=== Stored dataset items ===
=====

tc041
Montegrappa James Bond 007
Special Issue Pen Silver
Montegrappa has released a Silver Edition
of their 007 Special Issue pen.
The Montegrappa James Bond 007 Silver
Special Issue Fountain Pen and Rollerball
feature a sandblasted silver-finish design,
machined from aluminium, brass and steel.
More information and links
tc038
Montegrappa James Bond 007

=====

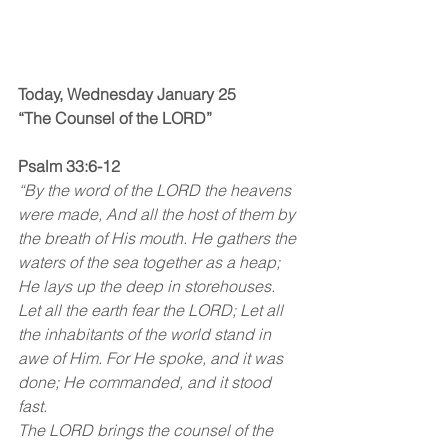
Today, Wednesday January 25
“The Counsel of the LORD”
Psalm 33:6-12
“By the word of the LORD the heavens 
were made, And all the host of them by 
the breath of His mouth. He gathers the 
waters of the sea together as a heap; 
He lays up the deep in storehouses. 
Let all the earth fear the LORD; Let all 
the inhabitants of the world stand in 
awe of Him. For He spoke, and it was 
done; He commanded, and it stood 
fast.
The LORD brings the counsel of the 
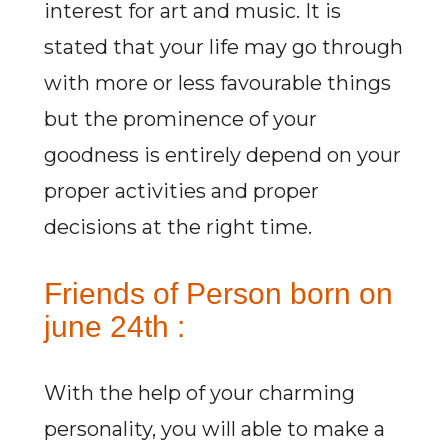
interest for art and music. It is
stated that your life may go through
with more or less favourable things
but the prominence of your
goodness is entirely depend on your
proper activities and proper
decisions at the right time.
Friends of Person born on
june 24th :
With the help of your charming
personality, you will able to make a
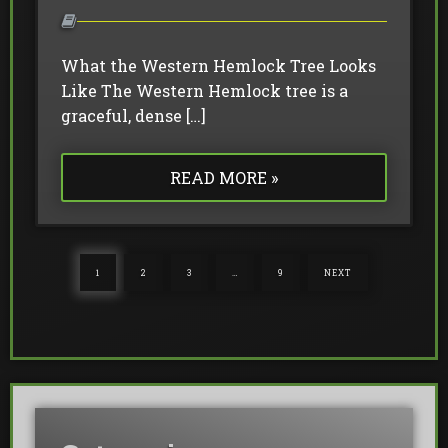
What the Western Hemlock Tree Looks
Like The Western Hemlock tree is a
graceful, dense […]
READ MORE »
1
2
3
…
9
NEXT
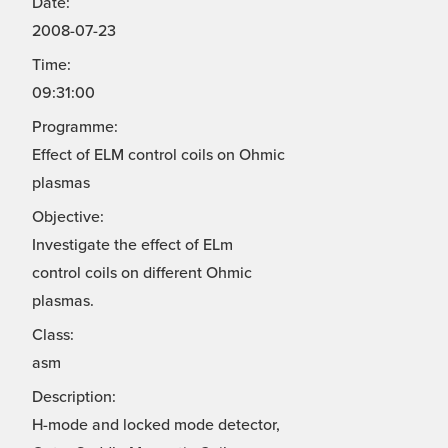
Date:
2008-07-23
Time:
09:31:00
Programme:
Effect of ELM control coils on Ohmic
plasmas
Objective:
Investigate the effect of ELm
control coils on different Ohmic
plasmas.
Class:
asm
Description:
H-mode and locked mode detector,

=====

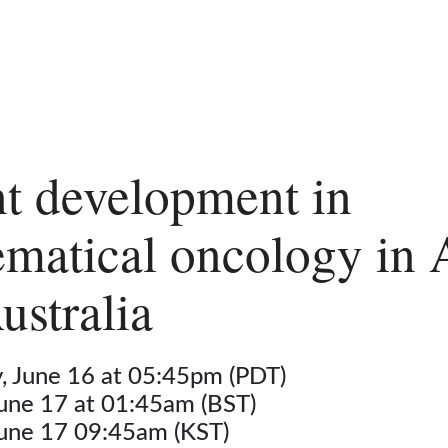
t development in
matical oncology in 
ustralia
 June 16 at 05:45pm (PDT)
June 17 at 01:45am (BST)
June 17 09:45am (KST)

=====

=== Work instructions ===
Throughout the records above, find the lines in which the word "Issue" appears and return them.

=== Written response ===
Special Issue Pen Silver
of their 007 Special Issue pen.
Special Issue Fountain Pen and Rollerball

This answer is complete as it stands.